TRAGIQUE
Le mot tragique est un mot piège. D'une part, il est lié à la définition d'un genre théâtral, la tragédie, et à son emploi. D'autre part, il constitue une notion anthropologique, philosophique et esthétique fondamentale.
Un genre théâtral
Est donc d'abord tragique ce qui est relatif à la tragédie. C'est le sens principal que revêt le mot entre le xvie et le xviiie siècle. Et comme la tragédie prend comme sujet ce qui a trait à la mort, à la douleur face à la mort, ou encore le processus esthétique qui conduit à une possible représentation de la mort, ce qui est génériquement et théâtralement tragique devient un sujet, une fable où la mort est centrale, mais aussi où il y a du « sanglant » (c'est en ce sens, et très littéralement, que le début du xviie siècle entend le mot tragique).
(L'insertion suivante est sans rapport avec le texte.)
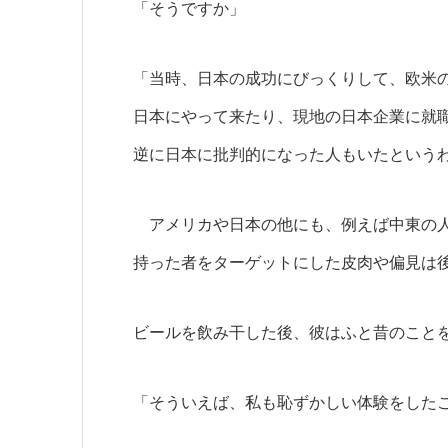
「そうですか」
「当時、日本の成功にびっくりして、欧米
日本にやって来たり、現地の日本企業に就
逆に日本に批判的になった人もいたという
アメリカや日本の他にも、例えば中東の人
持った者をターゲットにした皮肉や偏見は
ビールを飲み干した後、彼はふと昔のこと
「そういえば、私も恥ずかしい体験をした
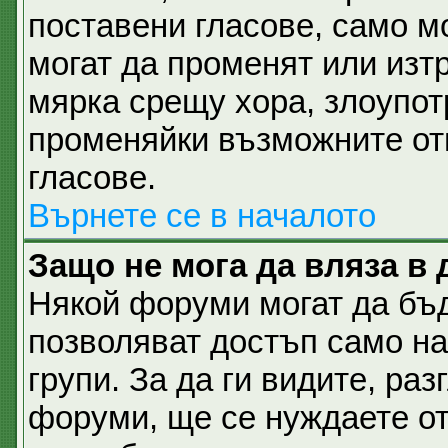
поставени гласове, само м
могат да променят или изтр
мярка срещу хора, злоупот
променяйки възможните отг
гласове.
Върнете се в началото
Защо не мога да вляза в
Някой форуми могат да бъ
позволяват достъп само н
групи. За да ги видите, разг
форуми, ще се нуждаете от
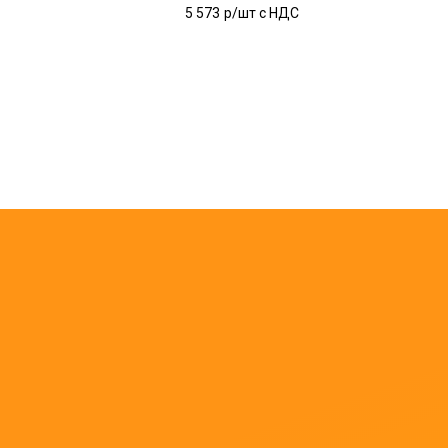
5 573
р/шт c НДС
ОЖ
С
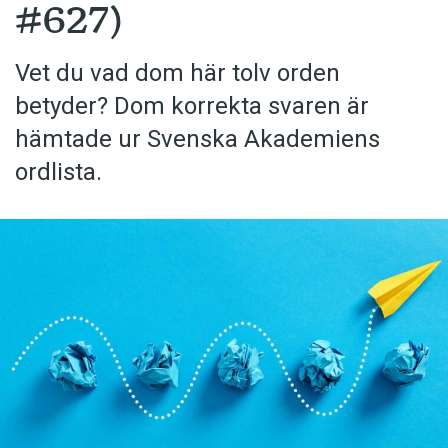
#627)
Vet du vad dom här tolv orden
betyder? Dom korrekta svaren är
hämtade ur Svenska Akademiens
ordlista.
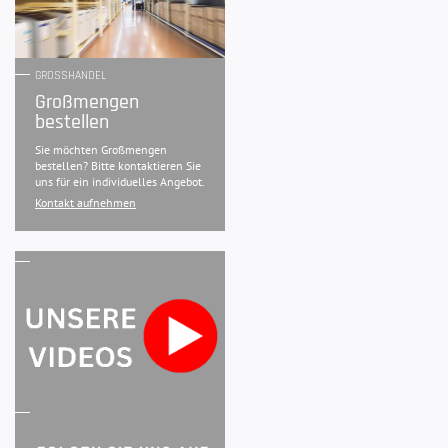
GROSSHANDEL
Großmengen
bestellen
Sie möchten Großmengen
bestellen? Bitte kontaktieren Sie
uns für ein individuelles Angebot.
Kontakt aufnehmen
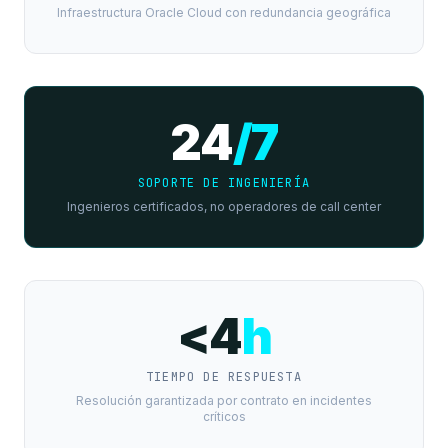
Infraestructura Oracle Cloud con redundancia geográfica
24
/7
SOPORTE DE INGENIERÍA
Ingenieros certificados, no operadores de call center
<4
h
TIEMPO DE RESPUESTA
Resolución garantizada por contrato en incidentes
críticos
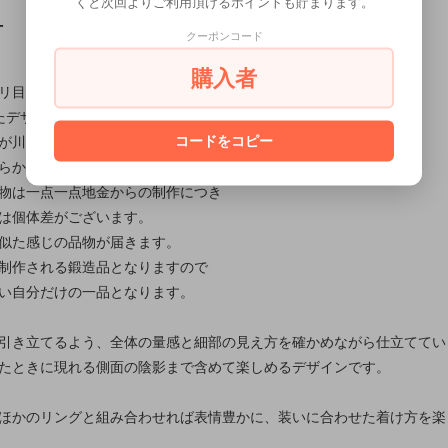
くと次回よりご利用頂けるポイントも貯まります。
T
クーポンコード
購入者
リ目鎚目で川の流れを表現したボディに、
たデザインが特徴。
コードをコピー
が川面に浮遊しているようなデザインは
らかい印象をもたらします。
物は一点一点地金からの制作につき
は個体差がございます。
似た感じの品物が届きます。
制作される鍛造品となりますので
い自分だけの一品となります。
引き立てるよう、全体の量感と細部の見え方を確かめながら仕立ててい
たときに現れる側面の陰影まで含めて楽しめるデザインです。
ほかのリングと組み合わせれば表情豊かに、装いに合わせた着け方を楽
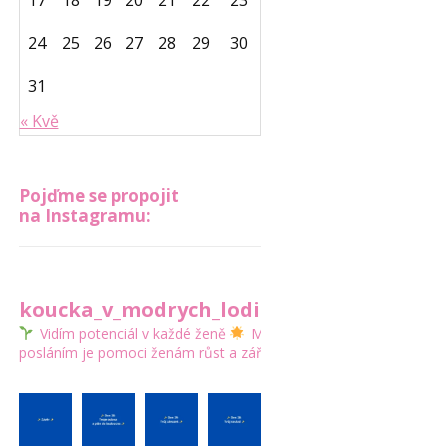
17
18
19
20
21
22
23
24
25
26
27
28
29
30
31
« Kvě
Pojďme se propojit
na Instagramu:
koucka_v_modrych_lodickach
Vidím potenciál v každé ženě
Mým
posláním je pomoci ženám růst a zářit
Le tragique de la tragédie n'est donc pas nécessairement tragique au sens philosophique du terme. Corneille, zélateur de la volonté, installant une structure dynamique pour ses pièces et persuadé qu'une Providence existe, termine généralement ses pièces (en tout cas celles des deux premiers tiers de sa carrière) par une fin sinon optimiste, du moins résolutive pour le héros ou l'État. Ce sont des tragédies « qui finissent bien ». Elles n'en comportent pas moins un péril de mort, et la résolution finale est contestée par l'accomplissement même de la tragédie, autrement dit par le plaisir donné au spectateur de constater les méandres des actions humaines, l'ironie des jugements et leur relativité. Rien pour autant ne disqualifie ces pièces comme tragédies, puisque la tragédie est d'abord un genre, non une vision tragique du monde. La tragédie racinienne, en revanche, peut mettre parfois à l'écart la représentation mortelle ou sanglante en décentrant le péril de mort (Bérénice, 1670). Elle correspond à l'idée moderne que nous avons du concept de tragique : une fatalité contre laquelle on ne peut rien. Par la représentation des passions qui dominent ses personnages et les meuvent, Racine contribuerait alors à donner la vision d'une sorte de destin, largement compris à l'intérieur de la problématique religieuse contemporaine de la grâce. Mais rien n'empêche un lecteur moderne, comme George Steiner (Les Antigones, 1986) par exemple, après avoir lu Hegel, Schopenhauer et Nietzsche, de considérer anachroniquement mais philosophiquement que Racine délivre « une vision tragique de l'Univers », au même titre que Shakespeare ou Eschyle. De ce point de vue, la tragédie peut alors affronter la notion contemporaine de tragique : elle dit poétiquement la réflexion sur les conflits et sur les failles de l'inscription de l'homme dans le social, et fait entrer les passions dévorantes dans un monde en proie au doute.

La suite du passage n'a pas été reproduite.